Cold that would kill a vineyard elsewhere gets softened here. Heat that would flatten the fruit elsewhere never arrives. The result is a growing window built for exactly the kind of grape most people assume the region cannot produce.

The Proof Is In The Bottle

The clearest answer to the region's reputation is what comes out of it, and some of it starts in Bill's rows.
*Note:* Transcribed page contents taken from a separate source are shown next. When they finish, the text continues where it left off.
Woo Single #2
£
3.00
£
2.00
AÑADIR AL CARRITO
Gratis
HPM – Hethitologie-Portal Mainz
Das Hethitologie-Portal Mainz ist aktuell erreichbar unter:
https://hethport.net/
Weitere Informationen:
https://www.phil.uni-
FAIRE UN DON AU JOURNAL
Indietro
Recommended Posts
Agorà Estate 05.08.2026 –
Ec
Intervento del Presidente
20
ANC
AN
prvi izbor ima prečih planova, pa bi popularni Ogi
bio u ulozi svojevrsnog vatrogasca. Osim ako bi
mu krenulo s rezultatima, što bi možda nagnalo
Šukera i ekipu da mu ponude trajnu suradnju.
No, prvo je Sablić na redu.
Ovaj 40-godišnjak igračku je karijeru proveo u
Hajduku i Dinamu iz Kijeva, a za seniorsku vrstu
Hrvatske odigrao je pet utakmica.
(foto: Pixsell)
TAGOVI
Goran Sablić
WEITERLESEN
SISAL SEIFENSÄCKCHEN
Mazza's South Shore Wine Company makes The Perfect Rosé from Bill's Chambourcin, grown on his Ripley block. The wine has earned 95 points and a Gold Medal at the 2024 Decanter World Wine Awards, a 93-point Gold at the BTI New York Wine Classic, and Best Rosé at the 2023 Pennsylvania Sommelier Judgment, alongside scores from James Suckling and Tim Atkin. What the judges praised in the glass traces straight back to the vineyard: Chambourcin's bright natural acidity, the backbone of a serious rosé.

Why Bill Grows Here

Bill grew up in the Concord tradition and spent decades in it before he began converting rows to Riesling, Pinot Gris, and hybrids like Frontenac and Chambourcin. Neighbors thought he was reaching. Forty-plus years in, the fruit has settled the argument. He farms this ground for the same reason he started: it grows better grapes than people give it credit for, and now there are medals to prove it.